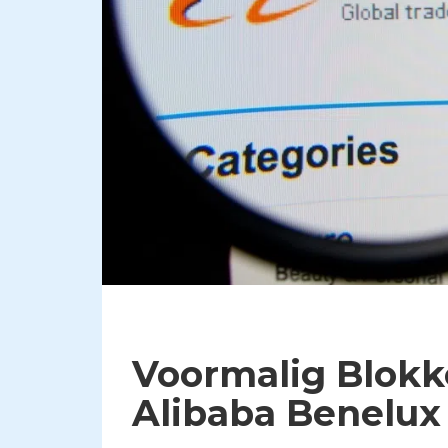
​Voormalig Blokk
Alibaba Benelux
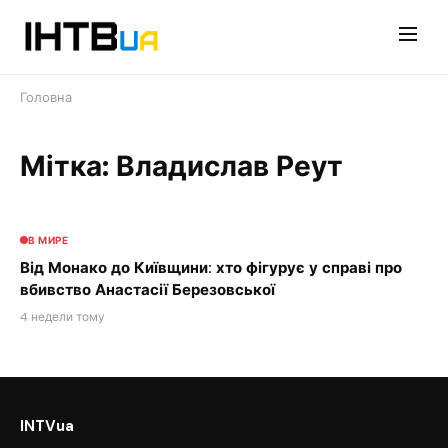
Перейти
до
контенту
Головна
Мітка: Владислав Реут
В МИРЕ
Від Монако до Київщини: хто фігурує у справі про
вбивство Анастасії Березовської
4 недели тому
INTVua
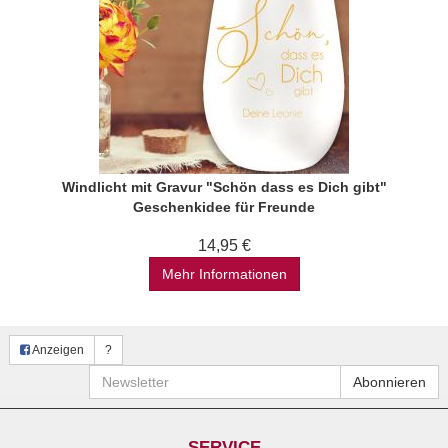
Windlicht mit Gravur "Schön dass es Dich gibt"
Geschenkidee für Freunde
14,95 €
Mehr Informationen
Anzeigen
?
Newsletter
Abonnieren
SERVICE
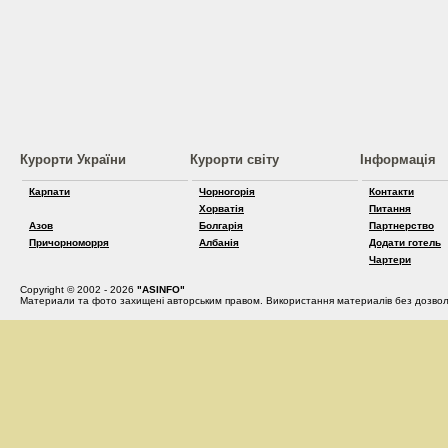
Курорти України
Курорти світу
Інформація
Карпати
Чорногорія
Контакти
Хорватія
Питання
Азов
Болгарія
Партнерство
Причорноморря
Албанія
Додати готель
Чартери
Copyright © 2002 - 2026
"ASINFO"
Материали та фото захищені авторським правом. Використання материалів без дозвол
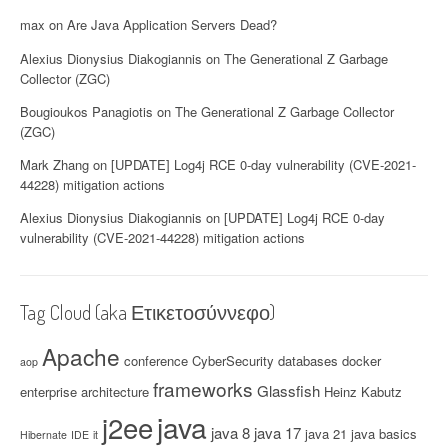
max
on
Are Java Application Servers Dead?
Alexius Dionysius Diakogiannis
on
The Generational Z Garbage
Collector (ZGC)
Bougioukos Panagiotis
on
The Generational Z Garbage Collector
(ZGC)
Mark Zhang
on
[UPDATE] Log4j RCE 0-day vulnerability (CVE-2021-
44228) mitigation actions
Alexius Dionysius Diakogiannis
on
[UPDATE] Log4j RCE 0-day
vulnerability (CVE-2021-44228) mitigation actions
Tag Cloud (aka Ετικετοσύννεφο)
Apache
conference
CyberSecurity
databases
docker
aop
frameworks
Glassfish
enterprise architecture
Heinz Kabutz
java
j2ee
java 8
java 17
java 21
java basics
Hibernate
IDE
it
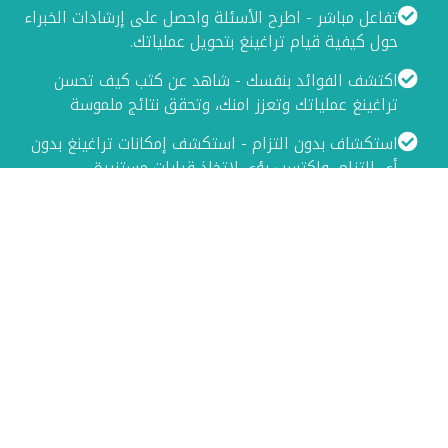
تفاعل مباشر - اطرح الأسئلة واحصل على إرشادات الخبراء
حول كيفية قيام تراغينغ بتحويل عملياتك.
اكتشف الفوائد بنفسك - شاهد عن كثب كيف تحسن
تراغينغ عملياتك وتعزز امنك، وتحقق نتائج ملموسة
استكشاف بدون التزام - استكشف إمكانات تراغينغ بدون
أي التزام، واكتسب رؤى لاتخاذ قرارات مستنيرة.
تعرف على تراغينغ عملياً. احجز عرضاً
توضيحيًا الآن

■ ■ ■ ■ ■ ■ ■

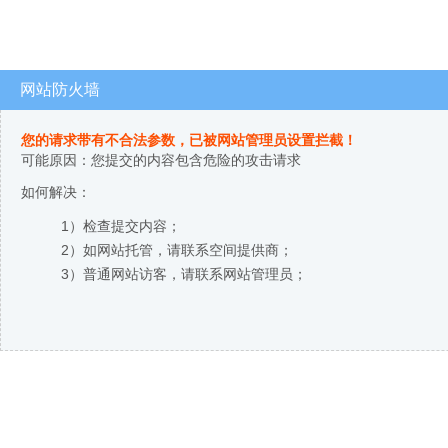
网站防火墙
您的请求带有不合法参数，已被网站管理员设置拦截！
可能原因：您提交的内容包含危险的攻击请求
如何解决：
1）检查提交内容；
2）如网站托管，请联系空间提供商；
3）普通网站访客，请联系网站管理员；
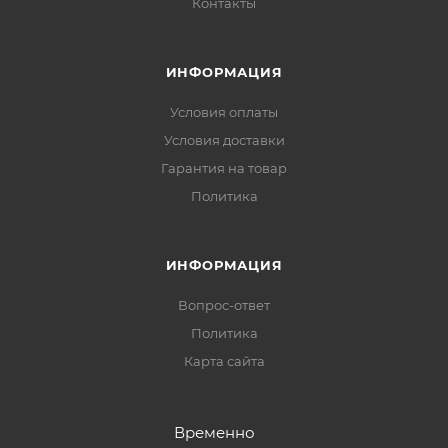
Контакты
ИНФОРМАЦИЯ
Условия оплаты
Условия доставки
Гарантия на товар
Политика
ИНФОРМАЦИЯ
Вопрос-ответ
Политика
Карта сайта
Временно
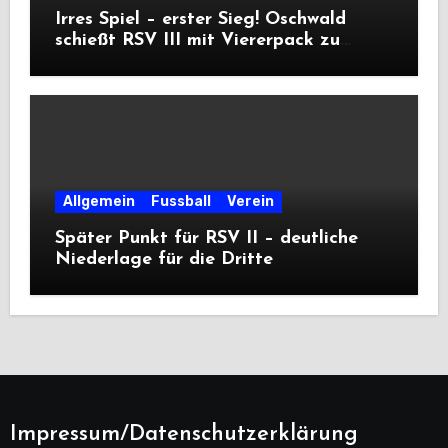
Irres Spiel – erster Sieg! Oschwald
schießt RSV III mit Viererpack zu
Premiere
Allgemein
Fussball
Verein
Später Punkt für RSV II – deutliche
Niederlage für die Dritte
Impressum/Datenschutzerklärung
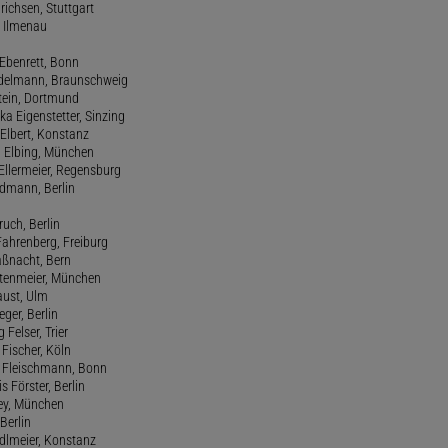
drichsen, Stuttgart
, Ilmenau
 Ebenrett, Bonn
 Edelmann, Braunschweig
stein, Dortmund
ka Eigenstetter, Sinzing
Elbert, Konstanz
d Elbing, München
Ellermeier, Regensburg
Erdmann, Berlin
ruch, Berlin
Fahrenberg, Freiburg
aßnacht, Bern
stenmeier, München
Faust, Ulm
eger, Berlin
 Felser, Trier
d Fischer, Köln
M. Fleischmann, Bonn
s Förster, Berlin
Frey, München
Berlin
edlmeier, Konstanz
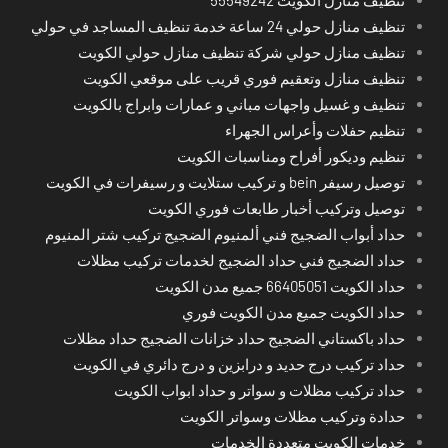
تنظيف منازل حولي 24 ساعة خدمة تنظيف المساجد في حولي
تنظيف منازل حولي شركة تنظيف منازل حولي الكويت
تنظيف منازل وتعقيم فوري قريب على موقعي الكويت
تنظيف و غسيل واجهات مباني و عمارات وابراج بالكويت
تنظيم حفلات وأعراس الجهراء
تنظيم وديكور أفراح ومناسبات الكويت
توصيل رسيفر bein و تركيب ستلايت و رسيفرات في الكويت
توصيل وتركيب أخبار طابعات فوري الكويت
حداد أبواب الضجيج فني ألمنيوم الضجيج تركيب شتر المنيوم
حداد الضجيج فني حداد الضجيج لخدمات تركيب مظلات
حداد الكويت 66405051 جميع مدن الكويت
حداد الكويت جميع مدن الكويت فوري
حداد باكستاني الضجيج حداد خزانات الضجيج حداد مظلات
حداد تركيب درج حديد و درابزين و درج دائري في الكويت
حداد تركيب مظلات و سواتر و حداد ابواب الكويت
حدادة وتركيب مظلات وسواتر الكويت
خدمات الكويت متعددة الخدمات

■ ■ ■ ■ ■ ■ ■

> _What to produce_
Please give the number of lines in the listing that hold "تنظيم", and no other text.

> _Written solution_
2